Without the images, write out all of the following entries exactly.
RECORDS FOR PROCESSING Block Start
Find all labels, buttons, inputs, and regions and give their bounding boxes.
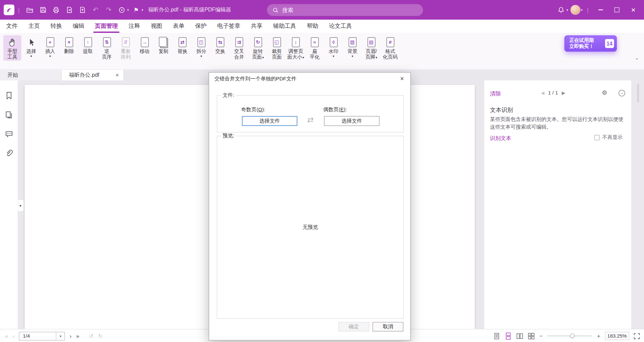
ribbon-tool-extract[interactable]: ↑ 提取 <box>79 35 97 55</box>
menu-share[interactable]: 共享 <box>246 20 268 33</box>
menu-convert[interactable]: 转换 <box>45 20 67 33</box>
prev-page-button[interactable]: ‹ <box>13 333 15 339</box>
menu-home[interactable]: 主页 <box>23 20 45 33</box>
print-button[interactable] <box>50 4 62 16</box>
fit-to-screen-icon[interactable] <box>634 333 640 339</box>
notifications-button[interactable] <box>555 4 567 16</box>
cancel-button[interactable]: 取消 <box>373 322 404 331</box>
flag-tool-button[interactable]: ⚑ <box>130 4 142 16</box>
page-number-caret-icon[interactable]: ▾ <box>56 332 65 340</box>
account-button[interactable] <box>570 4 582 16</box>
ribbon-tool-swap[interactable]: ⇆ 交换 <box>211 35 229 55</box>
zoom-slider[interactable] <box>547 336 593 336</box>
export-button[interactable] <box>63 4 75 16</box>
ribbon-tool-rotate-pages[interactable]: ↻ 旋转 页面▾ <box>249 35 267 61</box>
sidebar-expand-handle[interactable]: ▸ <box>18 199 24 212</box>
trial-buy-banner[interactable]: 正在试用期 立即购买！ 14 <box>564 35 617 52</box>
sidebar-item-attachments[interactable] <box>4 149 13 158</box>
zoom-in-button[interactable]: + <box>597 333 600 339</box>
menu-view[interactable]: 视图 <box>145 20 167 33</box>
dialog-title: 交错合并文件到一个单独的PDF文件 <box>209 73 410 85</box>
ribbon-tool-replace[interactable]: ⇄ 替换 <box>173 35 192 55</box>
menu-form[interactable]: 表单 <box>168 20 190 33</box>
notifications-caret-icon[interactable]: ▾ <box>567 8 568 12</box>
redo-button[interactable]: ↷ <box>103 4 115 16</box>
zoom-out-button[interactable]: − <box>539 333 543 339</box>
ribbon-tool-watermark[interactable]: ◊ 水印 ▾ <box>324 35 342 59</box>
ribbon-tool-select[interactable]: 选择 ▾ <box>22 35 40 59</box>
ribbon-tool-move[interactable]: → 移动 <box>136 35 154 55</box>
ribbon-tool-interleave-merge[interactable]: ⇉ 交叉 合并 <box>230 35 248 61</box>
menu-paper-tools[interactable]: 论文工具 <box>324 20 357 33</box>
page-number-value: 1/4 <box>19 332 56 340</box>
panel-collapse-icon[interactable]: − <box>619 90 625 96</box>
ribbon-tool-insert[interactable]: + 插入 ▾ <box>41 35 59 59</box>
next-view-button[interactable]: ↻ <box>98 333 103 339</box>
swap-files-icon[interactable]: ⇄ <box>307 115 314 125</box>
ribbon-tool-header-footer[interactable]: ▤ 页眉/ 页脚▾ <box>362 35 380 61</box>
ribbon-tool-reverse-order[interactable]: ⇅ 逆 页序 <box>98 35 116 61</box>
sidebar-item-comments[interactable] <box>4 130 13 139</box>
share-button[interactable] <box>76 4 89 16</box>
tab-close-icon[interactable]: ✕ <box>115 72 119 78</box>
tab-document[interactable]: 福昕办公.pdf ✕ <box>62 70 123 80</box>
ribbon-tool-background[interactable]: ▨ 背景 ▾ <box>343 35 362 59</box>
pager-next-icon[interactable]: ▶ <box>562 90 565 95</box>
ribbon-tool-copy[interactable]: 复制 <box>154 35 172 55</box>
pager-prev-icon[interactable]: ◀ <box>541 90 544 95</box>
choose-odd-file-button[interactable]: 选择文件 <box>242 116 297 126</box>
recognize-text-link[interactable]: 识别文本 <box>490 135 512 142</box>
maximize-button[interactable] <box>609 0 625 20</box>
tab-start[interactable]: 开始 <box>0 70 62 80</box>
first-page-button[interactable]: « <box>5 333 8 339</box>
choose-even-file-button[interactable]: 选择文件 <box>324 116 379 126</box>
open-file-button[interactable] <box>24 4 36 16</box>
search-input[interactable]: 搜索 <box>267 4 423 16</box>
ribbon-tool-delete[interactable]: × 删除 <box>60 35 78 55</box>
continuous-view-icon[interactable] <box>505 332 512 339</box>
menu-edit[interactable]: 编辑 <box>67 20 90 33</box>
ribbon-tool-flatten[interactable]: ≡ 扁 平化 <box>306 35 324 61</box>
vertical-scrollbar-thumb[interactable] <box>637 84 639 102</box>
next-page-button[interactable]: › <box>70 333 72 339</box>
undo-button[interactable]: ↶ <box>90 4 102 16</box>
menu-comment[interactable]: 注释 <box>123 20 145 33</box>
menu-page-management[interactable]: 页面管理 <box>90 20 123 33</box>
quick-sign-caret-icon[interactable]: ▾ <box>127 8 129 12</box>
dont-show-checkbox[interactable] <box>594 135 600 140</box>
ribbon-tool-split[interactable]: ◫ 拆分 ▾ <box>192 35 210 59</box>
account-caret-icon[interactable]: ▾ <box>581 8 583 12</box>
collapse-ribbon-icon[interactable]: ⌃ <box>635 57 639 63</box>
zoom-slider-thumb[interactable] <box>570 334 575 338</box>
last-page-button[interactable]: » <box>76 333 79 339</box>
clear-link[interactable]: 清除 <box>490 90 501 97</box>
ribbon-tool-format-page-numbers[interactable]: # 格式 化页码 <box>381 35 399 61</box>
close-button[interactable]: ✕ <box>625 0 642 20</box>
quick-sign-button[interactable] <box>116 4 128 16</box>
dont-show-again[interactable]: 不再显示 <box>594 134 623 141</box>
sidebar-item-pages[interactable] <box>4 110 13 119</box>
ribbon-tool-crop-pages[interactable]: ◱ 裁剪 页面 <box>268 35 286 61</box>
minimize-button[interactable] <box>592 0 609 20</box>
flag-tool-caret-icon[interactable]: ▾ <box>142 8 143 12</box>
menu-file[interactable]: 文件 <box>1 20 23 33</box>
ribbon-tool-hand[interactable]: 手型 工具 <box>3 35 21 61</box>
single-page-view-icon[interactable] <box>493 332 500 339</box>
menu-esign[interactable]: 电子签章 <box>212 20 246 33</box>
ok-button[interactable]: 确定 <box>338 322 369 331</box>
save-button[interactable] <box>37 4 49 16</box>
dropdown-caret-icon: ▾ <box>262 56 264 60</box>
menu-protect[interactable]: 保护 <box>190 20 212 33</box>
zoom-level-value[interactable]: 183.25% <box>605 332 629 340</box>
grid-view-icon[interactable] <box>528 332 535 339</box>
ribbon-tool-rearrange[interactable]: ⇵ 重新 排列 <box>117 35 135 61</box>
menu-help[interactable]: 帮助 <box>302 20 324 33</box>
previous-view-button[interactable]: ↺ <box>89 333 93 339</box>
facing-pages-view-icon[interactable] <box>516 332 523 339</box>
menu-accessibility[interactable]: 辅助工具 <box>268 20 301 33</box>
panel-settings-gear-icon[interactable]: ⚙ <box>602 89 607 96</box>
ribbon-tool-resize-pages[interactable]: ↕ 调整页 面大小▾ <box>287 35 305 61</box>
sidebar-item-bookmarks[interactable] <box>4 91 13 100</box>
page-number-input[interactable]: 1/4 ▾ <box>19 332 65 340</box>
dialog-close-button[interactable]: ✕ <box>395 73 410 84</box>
RECORDS FOR PROCESSING Block End
YOUR SOLUTION –
Find all labels, buttons, inputs, and regions and give their bounding boxes.
ribbon-tool-extract[interactable]: ↑ 提取 <box>79 35 97 55</box>
menu-share[interactable]: 共享 <box>246 20 268 33</box>
menu-convert[interactable]: 转换 <box>45 20 67 33</box>
prev-page-button[interactable]: ‹ <box>13 333 15 339</box>
menu-home[interactable]: 主页 <box>23 20 45 33</box>
print-button[interactable] <box>50 4 62 16</box>
fit-to-screen-icon[interactable] <box>634 333 640 339</box>
notifications-button[interactable] <box>555 4 567 16</box>
cancel-button[interactable]: 取消 <box>373 322 404 331</box>
flag-tool-button[interactable]: ⚑ <box>130 4 142 16</box>
page-number-caret-icon[interactable]: ▾ <box>56 332 65 340</box>
account-button[interactable] <box>570 4 582 16</box>
ribbon-tool-swap[interactable]: ⇆ 交换 <box>211 35 229 55</box>
zoom-slider[interactable] <box>547 336 593 336</box>
export-button[interactable] <box>63 4 75 16</box>
ribbon-tool-rotate-pages[interactable]: ↻ 旋转 页面▾ <box>249 35 267 61</box>
sidebar-expand-handle[interactable]: ▸ <box>18 199 24 212</box>
trial-buy-banner[interactable]: 正在试用期 立即购买！ 14 <box>564 35 617 52</box>
sidebar-item-attachments[interactable] <box>4 149 13 158</box>
zoom-in-button[interactable]: + <box>597 333 600 339</box>
menu-view[interactable]: 视图 <box>145 20 167 33</box>
dialog-title: 交错合并文件到一个单独的PDF文件 <box>209 73 410 85</box>
ribbon-tool-replace[interactable]: ⇄ 替换 <box>173 35 192 55</box>
menu-form[interactable]: 表单 <box>168 20 190 33</box>
notifications-caret-icon[interactable]: ▾ <box>567 8 568 12</box>
redo-button[interactable]: ↷ <box>103 4 115 16</box>
zoom-out-button[interactable]: − <box>539 333 543 339</box>
ribbon-tool-watermark[interactable]: ◊ 水印 ▾ <box>324 35 342 59</box>
ribbon-tool-select[interactable]: 选择 ▾ <box>22 35 40 59</box>
ribbon-tool-move[interactable]: → 移动 <box>136 35 154 55</box>
ribbon-tool-interleave-merge[interactable]: ⇉ 交叉 合并 <box>230 35 248 61</box>
menu-paper-tools[interactable]: 论文工具 <box>324 20 357 33</box>
page-number-value: 1/4 <box>19 332 56 340</box>
panel-collapse-icon[interactable]: − <box>619 90 625 96</box>
ribbon-tool-insert[interactable]: + 插入 ▾ <box>41 35 59 59</box>
next-view-button[interactable]: ↻ <box>98 333 103 339</box>
swap-files-icon[interactable]: ⇄ <box>307 115 314 125</box>
ribbon-tool-header-footer[interactable]: ▤ 页眉/ 页脚▾ <box>362 35 380 61</box>
ribbon-tool-reverse-order[interactable]: ⇅ 逆 页序 <box>98 35 116 61</box>
sidebar-item-comments[interactable] <box>4 130 13 139</box>
share-button[interactable] <box>76 4 89 16</box>
tab-close-icon[interactable]: ✕ <box>115 72 119 78</box>
tab-document[interactable]: 福昕办公.pdf ✕ <box>62 70 123 80</box>
ribbon-tool-background[interactable]: ▨ 背景 ▾ <box>343 35 362 59</box>
pager-next-icon[interactable]: ▶ <box>562 90 565 95</box>
ribbon-tool-copy[interactable]: 复制 <box>154 35 172 55</box>
pager-prev-icon[interactable]: ◀ <box>541 90 544 95</box>
choose-odd-file-button[interactable]: 选择文件 <box>242 116 297 126</box>
recognize-text-link[interactable]: 识别文本 <box>490 135 512 142</box>
maximize-button[interactable] <box>609 0 625 20</box>
tab-start[interactable]: 开始 <box>0 70 62 80</box>
first-page-button[interactable]: « <box>5 333 8 339</box>
choose-even-file-button[interactable]: 选择文件 <box>324 116 379 126</box>
open-file-button[interactable] <box>24 4 36 16</box>
search-input[interactable]: 搜索 <box>267 4 423 16</box>
ribbon-tool-delete[interactable]: × 删除 <box>60 35 78 55</box>
continuous-view-icon[interactable] <box>505 332 512 339</box>
menu-edit[interactable]: 编辑 <box>67 20 90 33</box>
ribbon-tool-flatten[interactable]: ≡ 扁 平化 <box>306 35 324 61</box>
vertical-scrollbar-thumb[interactable] <box>637 84 639 102</box>
next-page-button[interactable]: › <box>70 333 72 339</box>
undo-button[interactable]: ↶ <box>90 4 102 16</box>
menu-comment[interactable]: 注释 <box>123 20 145 33</box>
menu-page-management[interactable]: 页面管理 <box>90 20 123 33</box>
quick-sign-caret-icon[interactable]: ▾ <box>127 8 129 12</box>
dont-show-checkbox[interactable] <box>594 135 600 140</box>
ribbon-tool-split[interactable]: ◫ 拆分 ▾ <box>192 35 210 59</box>
account-caret-icon[interactable]: ▾ <box>581 8 583 12</box>
collapse-ribbon-icon[interactable]: ⌃ <box>635 57 639 63</box>
zoom-slider-thumb[interactable] <box>570 334 575 338</box>
last-page-button[interactable]: » <box>76 333 79 339</box>
clear-link[interactable]: 清除 <box>490 90 501 97</box>
ribbon-tool-format-page-numbers[interactable]: # 格式 化页码 <box>381 35 399 61</box>
close-button[interactable]: ✕ <box>625 0 642 20</box>
quick-sign-button[interactable] <box>116 4 128 16</box>
dont-show-again[interactable]: 不再显示 <box>594 134 623 141</box>
sidebar-item-pages[interactable] <box>4 110 13 119</box>
ribbon-tool-crop-pages[interactable]: ◱ 裁剪 页面 <box>268 35 286 61</box>
minimize-button[interactable] <box>592 0 609 20</box>
flag-tool-caret-icon[interactable]: ▾ <box>142 8 143 12</box>
menu-file[interactable]: 文件 <box>1 20 23 33</box>
ribbon-tool-hand[interactable]: 手型 工具 <box>3 35 21 61</box>
single-page-view-icon[interactable] <box>493 332 500 339</box>
menu-esign[interactable]: 电子签章 <box>212 20 246 33</box>
ok-button[interactable]: 确定 <box>338 322 369 331</box>
save-button[interactable] <box>37 4 49 16</box>
dropdown-caret-icon: ▾ <box>262 56 264 60</box>
menu-protect[interactable]: 保护 <box>190 20 212 33</box>
zoom-level-value[interactable]: 183.25% <box>605 332 629 340</box>
grid-view-icon[interactable] <box>528 332 535 339</box>
ribbon-tool-rearrange[interactable]: ⇵ 重新 排列 <box>117 35 135 61</box>
menu-help[interactable]: 帮助 <box>302 20 324 33</box>
previous-view-button[interactable]: ↺ <box>89 333 93 339</box>
facing-pages-view-icon[interactable] <box>516 332 523 339</box>
menu-accessibility[interactable]: 辅助工具 <box>268 20 301 33</box>
panel-settings-gear-icon[interactable]: ⚙ <box>602 89 607 96</box>
ribbon-tool-resize-pages[interactable]: ↕ 调整页 面大小▾ <box>287 35 305 61</box>
sidebar-item-bookmarks[interactable] <box>4 91 13 100</box>
page-number-input[interactable]: 1/4 ▾ <box>19 332 65 340</box>
dialog-close-button[interactable]: ✕ <box>395 73 410 84</box>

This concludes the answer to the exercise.